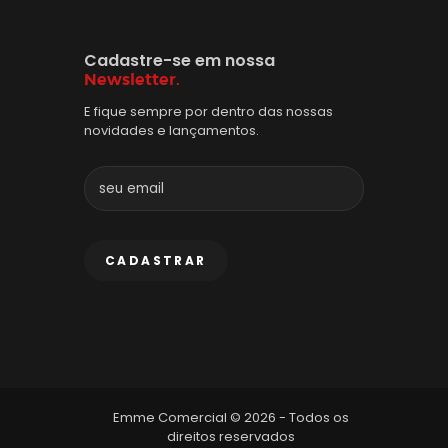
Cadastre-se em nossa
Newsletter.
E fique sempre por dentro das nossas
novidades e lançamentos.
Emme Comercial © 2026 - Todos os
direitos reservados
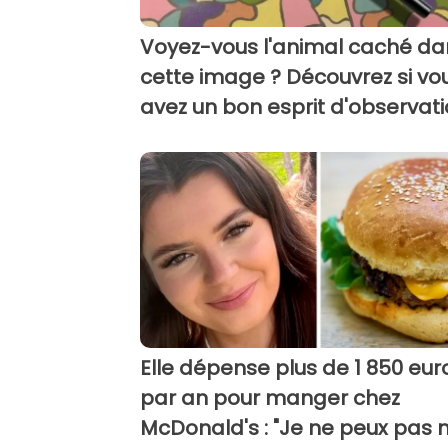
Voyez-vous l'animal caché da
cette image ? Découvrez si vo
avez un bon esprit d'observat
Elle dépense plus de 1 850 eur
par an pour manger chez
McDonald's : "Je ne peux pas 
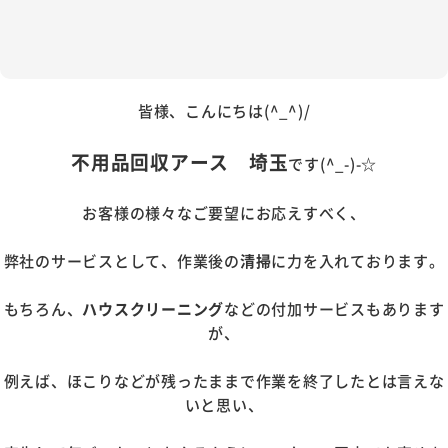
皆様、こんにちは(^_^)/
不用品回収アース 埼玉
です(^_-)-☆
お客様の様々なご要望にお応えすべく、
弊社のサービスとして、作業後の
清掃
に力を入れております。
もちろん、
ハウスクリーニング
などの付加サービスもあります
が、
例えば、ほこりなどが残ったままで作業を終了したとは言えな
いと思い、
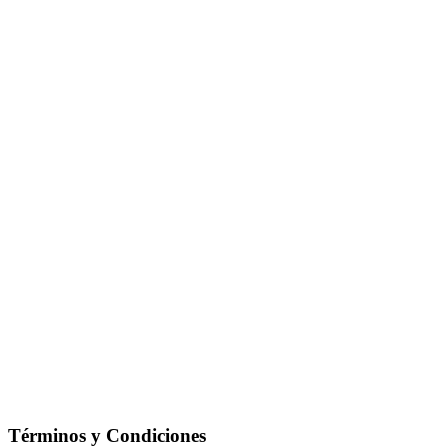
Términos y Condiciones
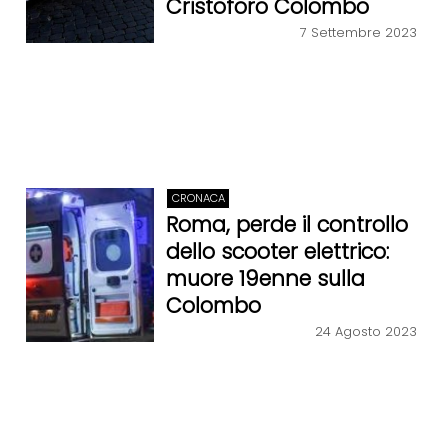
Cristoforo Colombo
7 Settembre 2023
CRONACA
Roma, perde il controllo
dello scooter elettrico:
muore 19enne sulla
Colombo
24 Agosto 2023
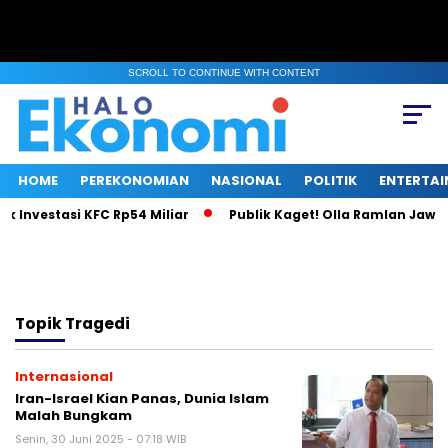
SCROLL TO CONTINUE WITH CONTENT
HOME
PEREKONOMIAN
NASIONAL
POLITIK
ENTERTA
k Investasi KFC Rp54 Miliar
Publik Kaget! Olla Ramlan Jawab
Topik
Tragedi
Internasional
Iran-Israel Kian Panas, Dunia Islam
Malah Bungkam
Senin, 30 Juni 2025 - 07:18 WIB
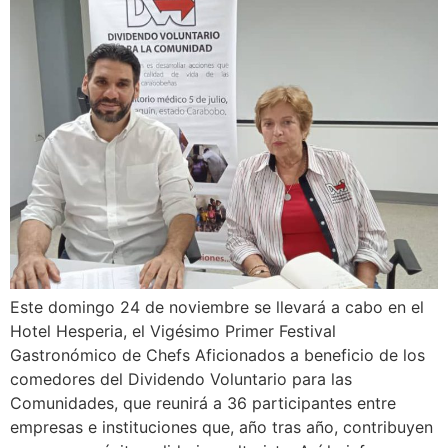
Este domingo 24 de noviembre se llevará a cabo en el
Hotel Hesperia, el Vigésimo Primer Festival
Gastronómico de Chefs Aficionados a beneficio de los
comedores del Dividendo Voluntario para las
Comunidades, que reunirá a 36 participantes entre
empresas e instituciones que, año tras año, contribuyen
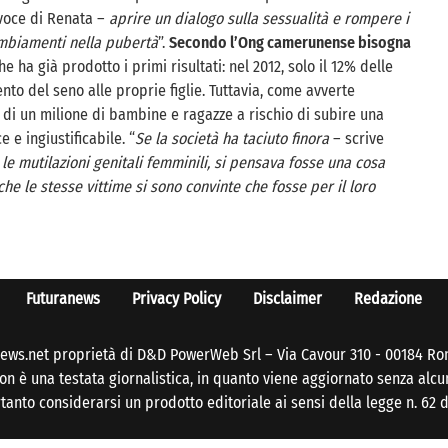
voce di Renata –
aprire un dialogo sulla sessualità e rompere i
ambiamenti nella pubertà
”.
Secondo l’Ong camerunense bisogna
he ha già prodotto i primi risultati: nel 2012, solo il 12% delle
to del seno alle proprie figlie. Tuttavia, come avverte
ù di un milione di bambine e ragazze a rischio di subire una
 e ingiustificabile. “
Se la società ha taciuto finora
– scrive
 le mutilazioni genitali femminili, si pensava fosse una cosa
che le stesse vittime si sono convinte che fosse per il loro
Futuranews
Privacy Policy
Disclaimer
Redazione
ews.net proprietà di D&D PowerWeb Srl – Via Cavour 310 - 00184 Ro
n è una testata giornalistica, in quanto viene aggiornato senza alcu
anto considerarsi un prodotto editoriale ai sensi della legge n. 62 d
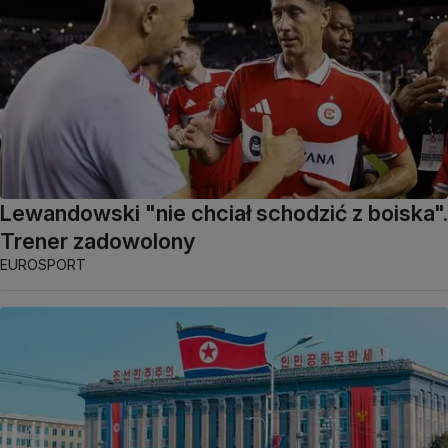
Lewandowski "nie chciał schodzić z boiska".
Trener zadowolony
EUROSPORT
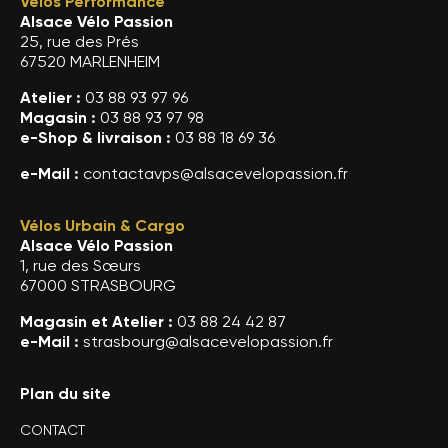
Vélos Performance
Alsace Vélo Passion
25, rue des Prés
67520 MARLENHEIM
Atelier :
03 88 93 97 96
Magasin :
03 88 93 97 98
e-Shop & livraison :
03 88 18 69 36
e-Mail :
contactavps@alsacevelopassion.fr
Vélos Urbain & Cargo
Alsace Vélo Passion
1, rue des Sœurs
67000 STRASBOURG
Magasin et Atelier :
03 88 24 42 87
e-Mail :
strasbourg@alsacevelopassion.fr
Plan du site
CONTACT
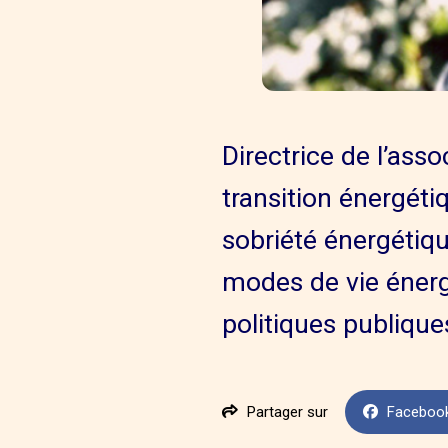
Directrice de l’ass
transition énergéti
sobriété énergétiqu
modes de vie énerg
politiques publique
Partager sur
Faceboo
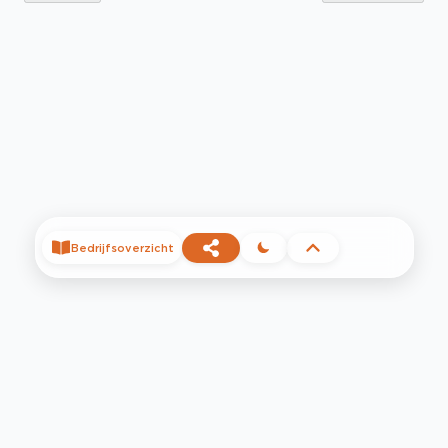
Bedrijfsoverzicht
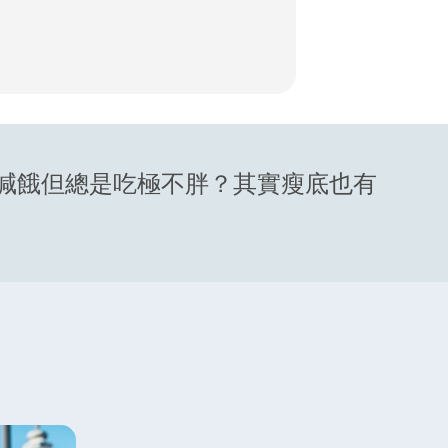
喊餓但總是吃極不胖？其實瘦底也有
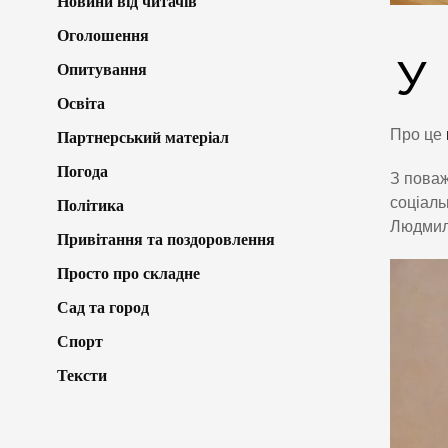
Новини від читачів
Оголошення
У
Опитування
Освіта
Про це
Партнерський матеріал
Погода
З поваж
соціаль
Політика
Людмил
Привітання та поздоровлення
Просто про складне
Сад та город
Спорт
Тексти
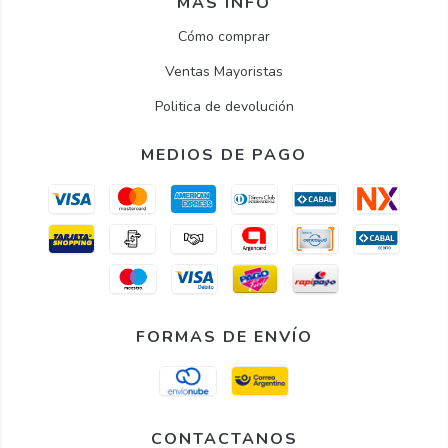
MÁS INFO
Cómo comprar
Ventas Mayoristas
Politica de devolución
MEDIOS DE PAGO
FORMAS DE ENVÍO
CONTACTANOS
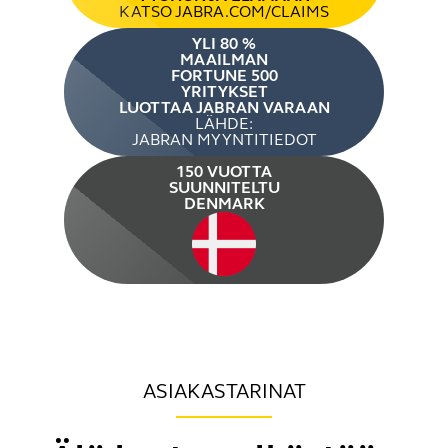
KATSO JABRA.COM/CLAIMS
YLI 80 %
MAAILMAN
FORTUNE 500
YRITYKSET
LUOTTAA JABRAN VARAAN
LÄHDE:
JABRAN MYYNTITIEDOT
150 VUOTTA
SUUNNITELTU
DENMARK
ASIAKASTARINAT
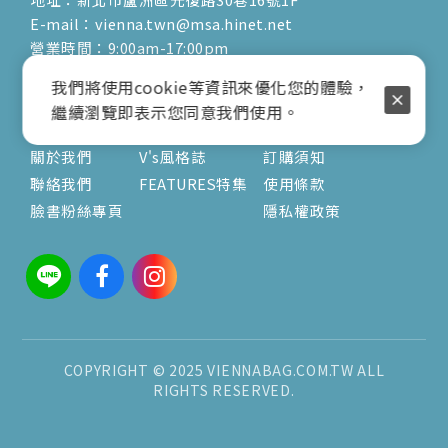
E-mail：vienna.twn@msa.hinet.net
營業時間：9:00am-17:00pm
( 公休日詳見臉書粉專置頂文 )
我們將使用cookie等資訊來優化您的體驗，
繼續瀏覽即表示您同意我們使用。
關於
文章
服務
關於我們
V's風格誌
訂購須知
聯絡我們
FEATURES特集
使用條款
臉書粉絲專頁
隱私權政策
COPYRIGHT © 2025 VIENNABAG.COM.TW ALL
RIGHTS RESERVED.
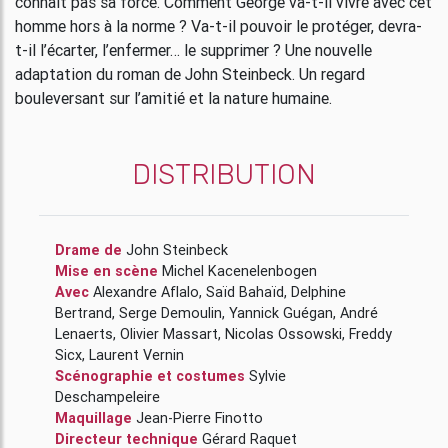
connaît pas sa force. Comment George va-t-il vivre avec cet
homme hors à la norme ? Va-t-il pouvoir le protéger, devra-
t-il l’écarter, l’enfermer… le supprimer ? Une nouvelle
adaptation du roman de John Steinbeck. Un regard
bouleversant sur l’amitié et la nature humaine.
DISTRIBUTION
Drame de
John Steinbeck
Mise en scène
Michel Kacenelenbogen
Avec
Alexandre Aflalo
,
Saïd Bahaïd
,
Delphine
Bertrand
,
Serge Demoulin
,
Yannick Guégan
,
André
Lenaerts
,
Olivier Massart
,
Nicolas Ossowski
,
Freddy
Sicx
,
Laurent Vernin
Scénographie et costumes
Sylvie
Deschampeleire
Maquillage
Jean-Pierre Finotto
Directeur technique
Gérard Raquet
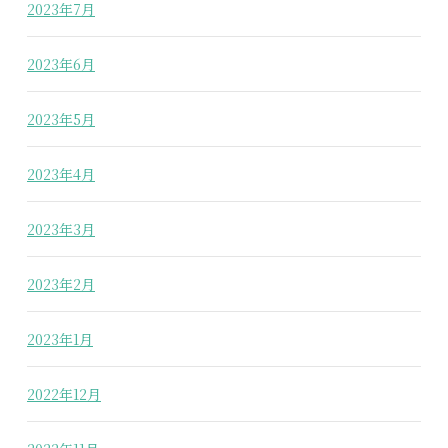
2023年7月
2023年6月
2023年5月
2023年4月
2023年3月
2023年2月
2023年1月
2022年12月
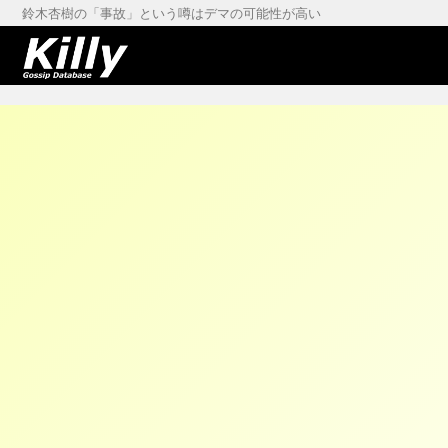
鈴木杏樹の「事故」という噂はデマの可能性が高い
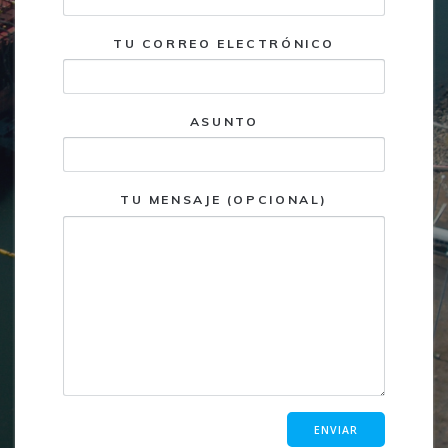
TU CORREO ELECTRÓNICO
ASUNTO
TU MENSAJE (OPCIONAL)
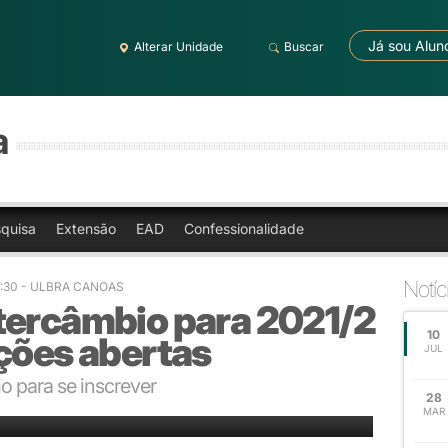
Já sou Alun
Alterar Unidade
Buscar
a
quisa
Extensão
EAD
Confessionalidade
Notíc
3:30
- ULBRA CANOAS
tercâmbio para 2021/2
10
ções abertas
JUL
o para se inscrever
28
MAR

* ABOUT THIS TASK
Where the line holding "Hotel Hesperia, el Vigésimo Primer Festival" appears in the listing above, start reproducing exactly, and end with the line holding "empresas e instituciones".

* EXERCISE OUTPUT
Hotel Hesperia, el Vigésimo Primer Festival
Gastronómico de Chefs Aficionados a beneficio de los
comedores del Dividendo Voluntario para las
Comunidades, que reunirá a 36 participantes entre
empresas e instituciones que, año tras año, contribuyen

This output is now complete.